• [WHAT YOU NEED TO DO]
Exact copies of the line with "Find the location of a particular element." and of all lines after it through the end of the entries are required, and no other lines.

::::::

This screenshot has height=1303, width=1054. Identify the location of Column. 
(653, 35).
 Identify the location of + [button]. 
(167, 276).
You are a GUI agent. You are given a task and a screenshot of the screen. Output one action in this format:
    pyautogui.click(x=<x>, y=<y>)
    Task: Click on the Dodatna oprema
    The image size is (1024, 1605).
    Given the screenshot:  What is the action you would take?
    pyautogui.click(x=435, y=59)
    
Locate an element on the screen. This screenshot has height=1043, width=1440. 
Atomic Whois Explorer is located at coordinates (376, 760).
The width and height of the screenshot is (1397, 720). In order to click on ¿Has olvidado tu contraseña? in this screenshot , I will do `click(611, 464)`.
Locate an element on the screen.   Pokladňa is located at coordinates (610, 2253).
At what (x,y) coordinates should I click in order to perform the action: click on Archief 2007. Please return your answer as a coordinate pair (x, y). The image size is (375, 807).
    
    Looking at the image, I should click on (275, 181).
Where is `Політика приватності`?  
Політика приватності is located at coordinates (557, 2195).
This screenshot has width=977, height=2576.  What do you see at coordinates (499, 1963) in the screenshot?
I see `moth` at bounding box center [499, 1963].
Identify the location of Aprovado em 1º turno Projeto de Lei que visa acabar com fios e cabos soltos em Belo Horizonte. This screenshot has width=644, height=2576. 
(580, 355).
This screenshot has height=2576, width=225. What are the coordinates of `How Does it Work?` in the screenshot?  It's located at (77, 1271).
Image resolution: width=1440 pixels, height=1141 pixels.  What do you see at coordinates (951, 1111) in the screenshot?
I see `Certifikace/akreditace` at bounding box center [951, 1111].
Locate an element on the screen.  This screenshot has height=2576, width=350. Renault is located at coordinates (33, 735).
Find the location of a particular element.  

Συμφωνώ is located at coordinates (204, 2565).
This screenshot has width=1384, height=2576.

::::::

• [ANSWER]
Find the location of a particular element.  

Συμφωνώ is located at coordinates (204, 2565).
This screenshot has width=1384, height=2576.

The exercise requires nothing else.